La montaña de platos sucios abandonados en el mesón, y yo escribo. Las largas mesas de latón, los mismos comensales de siempre tragando ensimismados, la mujer de rojo, y yo escribo.
Alguna vez, mientras arrastraba la bandeja por el latón del autoservicio, la mujer alzó la vista, a la vez que sacudía la cuchara oxidada para que se desprendiera en mi plato el puré pegajoso –que no tenía la menor intención de comer- y fijó por un instante el brillo acuoso de sus ojos en los míos. Un segundo, antes de cobrarme el peso cincuenta del almuerzo y olvidarme de nuevo.
El mundo, afuera, sigue igual. Igual el autoservicio y las mesas de latón, la montaña de platos sucios.
Igual que el día de ayer, en que no gané la lotería que no ganaré hoy y no ganaré mañana, guardare celosamente el billete doblado en el bolsillo de atrás y me sentaré en el suelo esta vez, para variar.
Un hombre de barbas blancas me arroja una moneda que va a parar en mi vaso de limonada agria antes de alejarse sintiéndose bueno, omnipotente. Y yo escribo. Aunque no tenga ahora una palabra y el papel termine siempre en blanco. Recuerdo entonces los días felices en que no conocía la soledad hermética de los almuerzos en el autoservicio, en el que el medio día es el succionar cínico del pasillo hacia sus entrañas inmundas donde se clausuran los sueños, y, en la tarde, huelo en cualquier parte el aceite en mi ropa.
Pero sigo yendo.
16 de septiembre, de un año que ya pasó. La mujer de rojo se acerca a mi lugar en el suelo y me ofrece su mano –inexplicablemente suave- hasta conducirme en silencio al cuartillo de atrás, junto a la montaña de platos siempre sucios, siempre rodeados de moscarrones verdes. Lentamente, entonces, se desnuda hasta el fondo de su cuerpo de princesa y de la belleza indescriptible que no tiene... continuo entonces tragando la amalgama ocre con una malicia deliciosa, la misma de los días de la secundaria en mi casa de origen, a la que no volveré nunca.

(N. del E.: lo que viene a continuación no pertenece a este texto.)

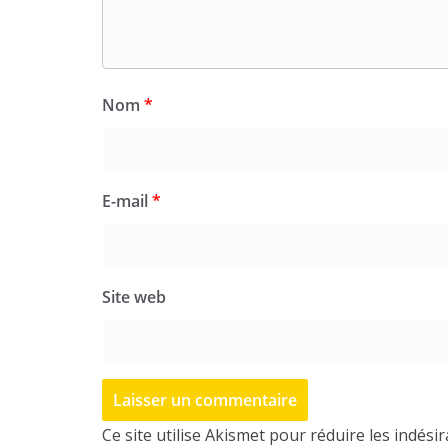
Nom
*
E-mail
*
Site web
Ce site utilise Akismet pour réduire les indési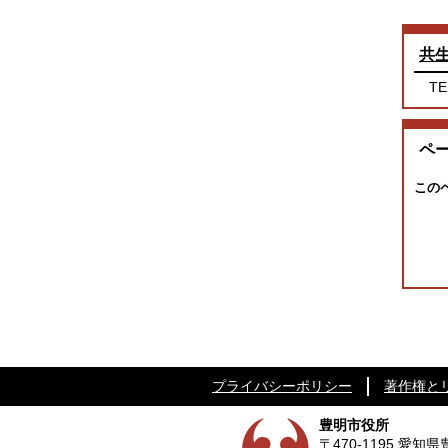
共
TE
ペ
この
プライバシーポリシー
著作権と
豊明市役所
〒470-1195 愛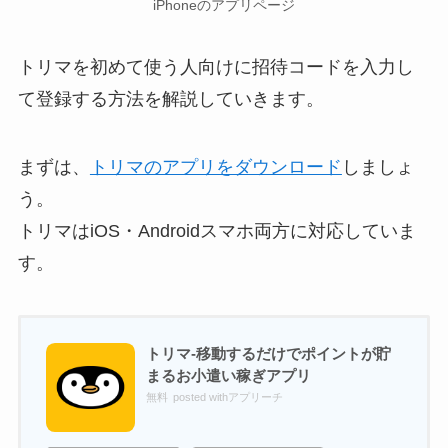
iPhoneのアプリページ
トリマを初めて使う人向けに招待コードを入力し
て登録する方法を解説していきます。
まずは、
トリマのアプリをダウンロード
しましょ
う。
トリマはiOS・Androidスマホ両方に対応していま
す。
トリマ-移動するだけでポイントが貯
まるお小遣い稼ぎアプリ
無料
posted withアプリーチ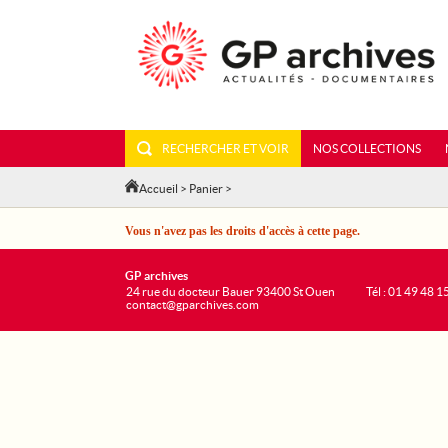
RECHERCHER ET VOIR
NOS COLLECTIONS
Accueil
>
Panier
>
Vous n'avez pas les droits d'accès à cette page.
GP archives
24 rue du docteur Bauer 93400 St Ouen
Tél : 01 49 48 1
contact@gparchives.com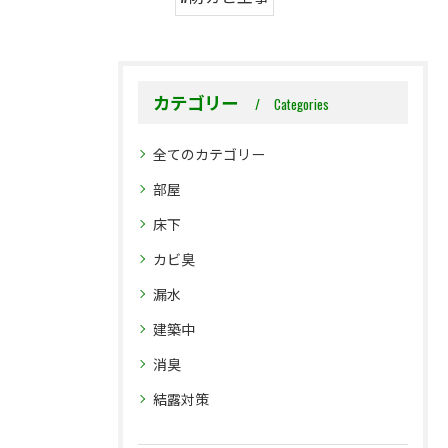
カテゴリー
Categories
全てのカテゴリー
部屋
床下
カビ臭
漏水
建築中
消臭
結露対策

Vuelvo entonces a la ligereza volátil de sus dedos de mariposa, blasfemando inocente en lo que queda de mi piel.
Decido entonces romper el silencio incorruptible, apenas percibiendo el chirrido de las bandejas en las mesas de latón y le digo que recuerdo ese segundo, ese segundo en que me miró a los ojos y que seguramente ya olvidó, perdida en su aura inescrutable y en sus perfectas curvas sepulcrales.
Le digo al oído –con la franqueza que no tengo y que no tendré nunca- que sus ojos casi verdes me recuerdan el brillo de las pocas estrellas de invierno, extrañamente vistas desde la terraza de la casa a la que ya no volveré... pero no me lo creo.
Ella tampoco, y vuelve a ser, en mi pesadilla de medio día, el ángel y la puta y la maestra de escuela y la enfermera y entre maternal y estúpida y virginal y ramera y princesa de cuento de hadas y mesera de un autoservicio paupérrimo, vestida de rojo.
En el comedor de latón, todos abullonados como presos con las mismas caras largas, mastican las sobras de sus vidas mientras tragan la amalgama gris de siempre...
Y yo escribo.
La mujer de rojo sigue sirviendo, con el cabello metódicamente acomodado con una liga roja, como los labios furiosamente enrojecidos de un cárdeno barato. Probablemente, volverá cansada a su pocilga, en la noche, y besará en la frente a cinco hijos mocosos que berrean en sus enaguas, esperará al marido –con la barriga desbordante sobre los pantalones sin planchar- y harán el mismo amor de siempre entre sábanas amarillentas...
Ojos de Whisky. Me digo entonces recordando el segundo que ella ya olvidó. Ojos de Whisky. Nunca antes había escuchado algo así.
Me trae entonces el café negro y sigue sirviendo en los grasientos platos de plástico amarillo.
La muerte sabe, pienso ahora, la muerte sabe a café negro. Me lo repito, y me lo creo.
El humo de mi cigarrillo va a parar con cinismo casi premeditado en el vaso de limonada del hombre de las barbas blancas, en la mesa.
Sigue comiendo ensimismado. También muere.